• Stored data entries
<<<<
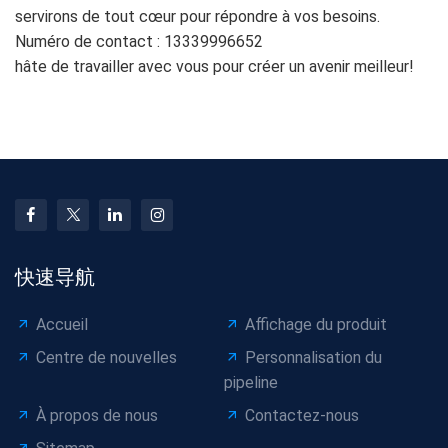
servirons de tout cœur pour répondre à vos besoins.
Numéro de contact : 13339996652
hâte de travailler avec vous pour créer un avenir meilleur!
快速导航
Accueil
Affichage du produit
Centre de nouvelles
Personnalisation du
pipeline
À propos de nous
Contactez-nous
>>>>
• TASK
Produce an exact copy of each line of data, skipping embedded images.

• RESULT FOR THIS TASK
servirons de tout cœur pour répondre à vos besoins.
Numéro de contact : 13339996652
hâte de travailler avec vous pour créer un avenir meilleur!
快速导航
Accueil
Affichage du produit
Centre de nouvelles
Personnalisation du
pipeline
À propos de nous
Contactez-nous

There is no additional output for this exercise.